Required action:
Exactly as written, give again the line with "Itemize the app" and all subsequent lines through the end of the records.

Source records
____________________

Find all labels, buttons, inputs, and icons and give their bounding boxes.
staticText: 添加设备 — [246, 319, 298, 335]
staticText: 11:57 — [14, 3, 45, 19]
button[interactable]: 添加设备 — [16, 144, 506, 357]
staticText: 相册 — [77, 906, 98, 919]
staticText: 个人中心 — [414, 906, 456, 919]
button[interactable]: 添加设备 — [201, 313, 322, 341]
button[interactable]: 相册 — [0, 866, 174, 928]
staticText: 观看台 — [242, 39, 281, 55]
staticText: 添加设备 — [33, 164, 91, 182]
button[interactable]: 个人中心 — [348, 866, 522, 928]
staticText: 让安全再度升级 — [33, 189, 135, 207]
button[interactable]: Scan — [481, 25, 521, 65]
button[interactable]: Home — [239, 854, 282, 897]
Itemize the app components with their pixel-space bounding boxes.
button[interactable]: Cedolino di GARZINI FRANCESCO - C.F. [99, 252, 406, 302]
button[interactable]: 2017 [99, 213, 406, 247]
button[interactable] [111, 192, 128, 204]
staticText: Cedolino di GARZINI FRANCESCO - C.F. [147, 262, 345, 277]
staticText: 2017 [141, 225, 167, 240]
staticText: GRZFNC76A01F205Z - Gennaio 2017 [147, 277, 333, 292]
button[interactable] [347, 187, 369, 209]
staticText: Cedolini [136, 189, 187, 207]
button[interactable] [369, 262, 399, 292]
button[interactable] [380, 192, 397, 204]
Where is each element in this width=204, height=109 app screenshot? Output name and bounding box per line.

____________________

Solved exercise:
Itemize the app components with their pixel-space bounding boxes.
button[interactable]: Cedolino di GARZINI FRANCESCO - C.F. [99, 252, 406, 302]
button[interactable]: 2017 [99, 213, 406, 247]
button[interactable] [111, 192, 128, 204]
staticText: Cedolino di GARZINI FRANCESCO - C.F. [147, 262, 345, 277]
staticText: 2017 [141, 225, 167, 240]
staticText: GRZFNC76A01F205Z - Gennaio 2017 [147, 277, 333, 292]
button[interactable] [347, 187, 369, 209]
staticText: Cedolini [136, 189, 187, 207]
button[interactable] [369, 262, 399, 292]
button[interactable] [380, 192, 397, 204]
Where is each element in this width=204, height=109 app screenshot? Output name and bounding box per line.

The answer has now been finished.